Hideo Fujiwara (S'70–M'74–SM'83–F'89) received the B.E., M.E., and Ph.D. degrees in electronic engineering from Osaka University, Osaka, Japan, in 1969, 1971, and 1974, respectively.

He was with Osaka University from 1974 to 1985 and with Meiji University, Tokyo, Japan, from 1985 to 1993. In 1981, he was a Visiting Assistant Professor at the University of Waterloo, Waterloo, ON, Canada, and in 1984, he was a Visiting Associate Professor at McGill University, Montreal, QC, Canada. Since 1993, he has been with the Nara

Institute of Science and Technology, Nara, Japan, where he is currently a Professor with the Graduate School of Information Science. His research interests include logic design, digital system design and test, very large scale integration (VLSI) computer-aided design, and fault-tolerant computing, including high-level/logic synthesis for testability, test synthesis, design for testability, built-in self-test, test pattern generation, parallel processing, and computational complexity. He has published over 300 papers in refereed journals and conferences and nine books, including the book *Logic Testing and Design for Testability* (MIT Press, 1985).

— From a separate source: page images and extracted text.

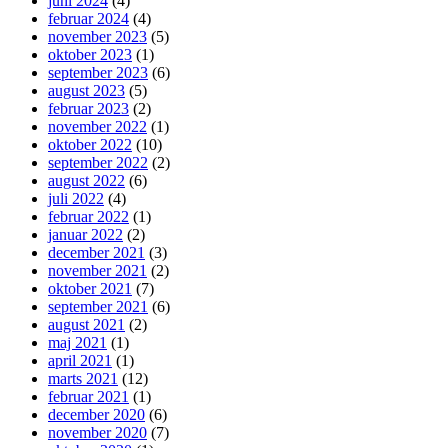
juni 2024
(4)
februar 2024
(4)
november 2023
(5)
oktober 2023
(1)
september 2023
(6)
august 2023
(5)
februar 2023
(2)
november 2022
(1)
oktober 2022
(10)
september 2022
(2)
august 2022
(6)
juli 2022
(4)
februar 2022
(1)
januar 2022
(2)
december 2021
(3)
november 2021
(2)
oktober 2021
(7)
september 2021
(6)
august 2021
(2)
maj 2021
(1)
april 2021
(1)
marts 2021
(12)
februar 2021
(1)
december 2020
(6)
november 2020
(7)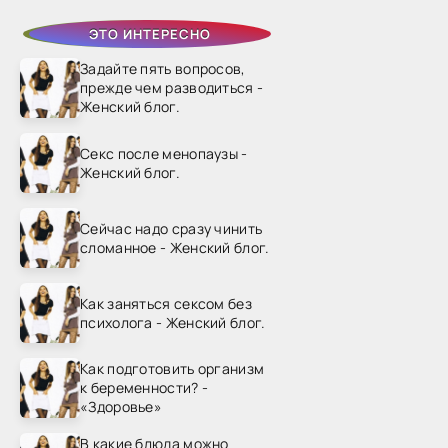
ЭТО ИНТЕРЕСНО
Задайте пять вопросов,
прежде чем разводиться -
Женский блог.
Секс после менопаузы -
Женский блог.
Сейчас надо сразу чинить
сломанное - Женский блог.
Как заняться сексом без
психолога - Женский блог.
Как подготовить организм
к беременности? -
«Здоровье»
В какие блюда можно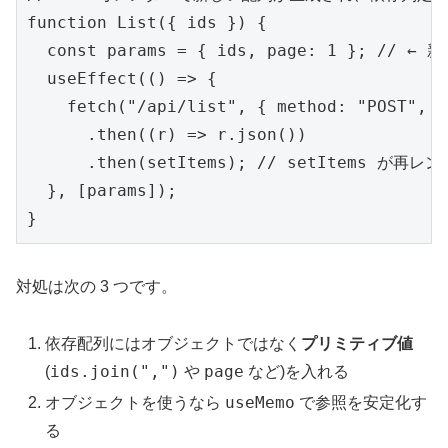
function List({ ids }) {

  const params = { ids, page: 1 }; // 
  useEffect(() => {

    fetch("/api/list", { method: "POST", b
      .then((r) => r.json())

      .then(setItems); // setItems が
  }, [params]);

}
対処は次の 3 つです。
依存配列にはオブジェクトではなく
プリミティブ値
ids.join(",")
page
(
や
など)を入れる
useMemo
オブジェクトを使うなら
で参照を安定化す
る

Dr. Fujiwara is a Golden Core member of the IEEE Computer Society. a Fellow of the Institute of Electronics, Information and Communication Engineers (IEICE) of Japan, and a fellow of the Information Processing Society of Japan. He served as an Editor of the IEEE TRANSACTIONS ON COMPUTERS from 1998 to 2002, the Journal of Electronic Testing: Theory and Application from 1989 to 2004, the Journal of Circuits, Systems and Computers from 1989 to 2004, and the VLSI Design: An Application Journal of Custom-Chip Design, Simulation, and Testing from 1992 to 2005. He also served as a Guest Editor for several special issues of the IEICE Transactions of Information and Systems. He is currently an advisory member of the IEICE Transactions on Information and Systems. He was the recipient of the IECE Young Engineer Award in 1977, the IEEE Computer Society Certificate of Appreciation Awards in 1991, 2000, and 2001, the Okawa Prize for Publication in 1994, the IEEE Computer Society Meritorious Service Awards in 1996 and 2005, the IEEE Computer Society Continuing Service Award in 2005, and the IEEE Computer Society Outstanding Contribution Award in 2001.